*** Opening Provided records ***

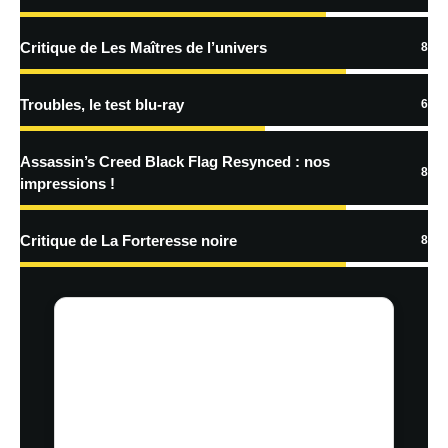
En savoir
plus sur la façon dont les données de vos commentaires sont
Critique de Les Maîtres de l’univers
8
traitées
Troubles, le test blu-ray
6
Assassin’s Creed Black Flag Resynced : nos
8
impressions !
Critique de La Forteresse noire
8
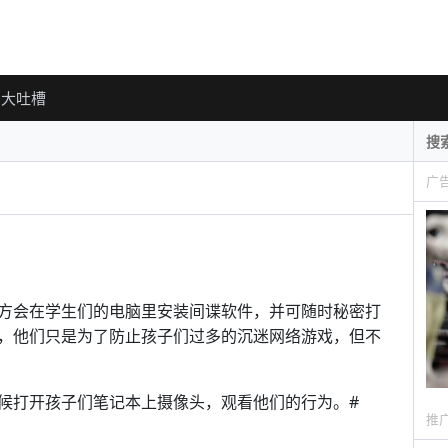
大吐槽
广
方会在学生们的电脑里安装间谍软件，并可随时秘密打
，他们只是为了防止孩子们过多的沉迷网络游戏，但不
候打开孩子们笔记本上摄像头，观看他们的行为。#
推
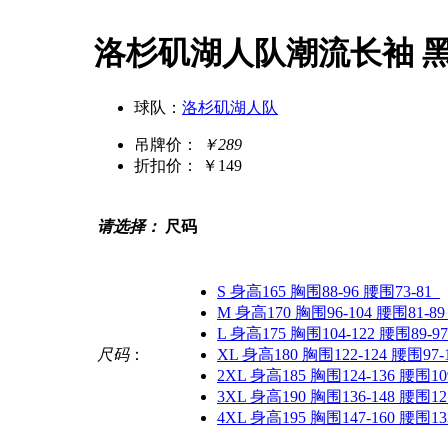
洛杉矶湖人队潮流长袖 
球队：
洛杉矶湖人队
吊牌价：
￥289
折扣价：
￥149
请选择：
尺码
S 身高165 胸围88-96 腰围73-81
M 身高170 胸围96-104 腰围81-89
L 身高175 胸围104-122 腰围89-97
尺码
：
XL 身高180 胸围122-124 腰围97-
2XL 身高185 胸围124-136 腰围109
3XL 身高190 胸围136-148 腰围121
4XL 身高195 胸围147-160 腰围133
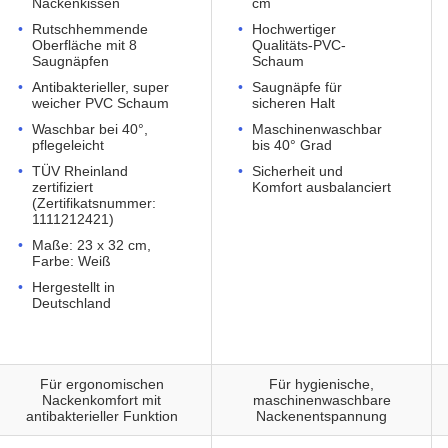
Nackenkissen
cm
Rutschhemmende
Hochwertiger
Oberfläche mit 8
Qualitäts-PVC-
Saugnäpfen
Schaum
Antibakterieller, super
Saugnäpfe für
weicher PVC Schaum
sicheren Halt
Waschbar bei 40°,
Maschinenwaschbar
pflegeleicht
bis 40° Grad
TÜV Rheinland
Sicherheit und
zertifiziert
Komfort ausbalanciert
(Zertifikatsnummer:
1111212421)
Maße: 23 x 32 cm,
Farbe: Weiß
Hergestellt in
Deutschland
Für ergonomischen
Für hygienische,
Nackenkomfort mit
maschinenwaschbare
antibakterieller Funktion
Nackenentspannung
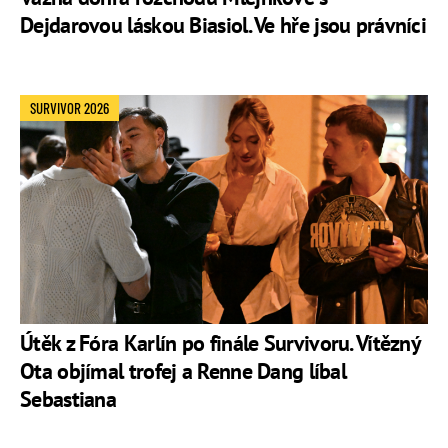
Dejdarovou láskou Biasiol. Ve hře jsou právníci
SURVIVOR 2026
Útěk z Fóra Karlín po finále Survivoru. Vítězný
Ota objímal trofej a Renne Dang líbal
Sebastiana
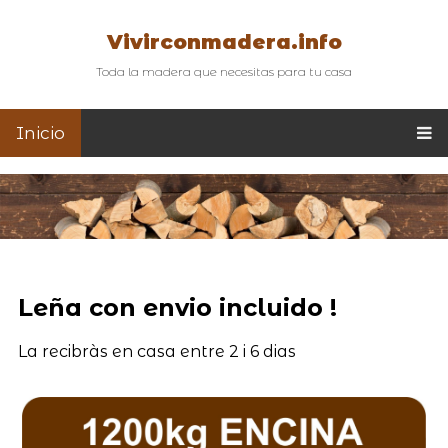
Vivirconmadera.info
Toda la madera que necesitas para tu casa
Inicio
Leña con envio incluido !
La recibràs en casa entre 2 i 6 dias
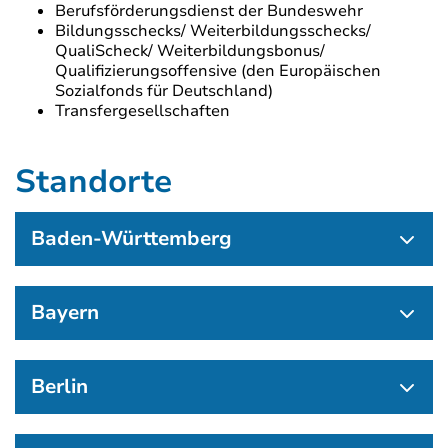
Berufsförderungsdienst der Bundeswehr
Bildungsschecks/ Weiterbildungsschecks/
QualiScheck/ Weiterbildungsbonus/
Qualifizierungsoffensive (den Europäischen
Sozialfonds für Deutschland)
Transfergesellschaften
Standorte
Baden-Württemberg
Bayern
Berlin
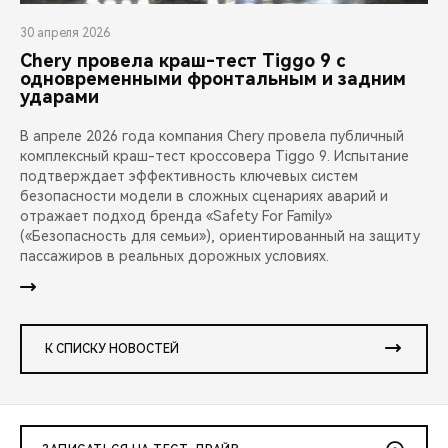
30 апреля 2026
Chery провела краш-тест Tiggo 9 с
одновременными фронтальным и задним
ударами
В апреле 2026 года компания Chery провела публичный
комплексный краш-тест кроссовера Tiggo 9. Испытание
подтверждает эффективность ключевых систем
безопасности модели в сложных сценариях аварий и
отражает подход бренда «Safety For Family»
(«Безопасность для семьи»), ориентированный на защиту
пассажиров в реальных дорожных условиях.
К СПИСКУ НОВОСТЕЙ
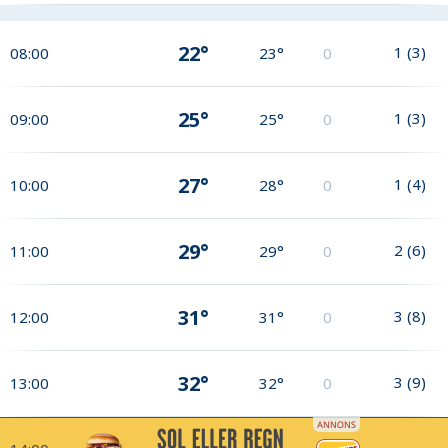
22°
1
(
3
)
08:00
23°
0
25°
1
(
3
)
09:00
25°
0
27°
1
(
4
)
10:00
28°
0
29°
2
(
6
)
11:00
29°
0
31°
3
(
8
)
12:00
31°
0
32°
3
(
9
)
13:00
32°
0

*** Closing Provided records ***

Aim of the exercise:
In the entries above, locate every line with the word "Deutschland" and copy it.

Response to the exercise:
Deutschland
Sozialfonds für Deutschland)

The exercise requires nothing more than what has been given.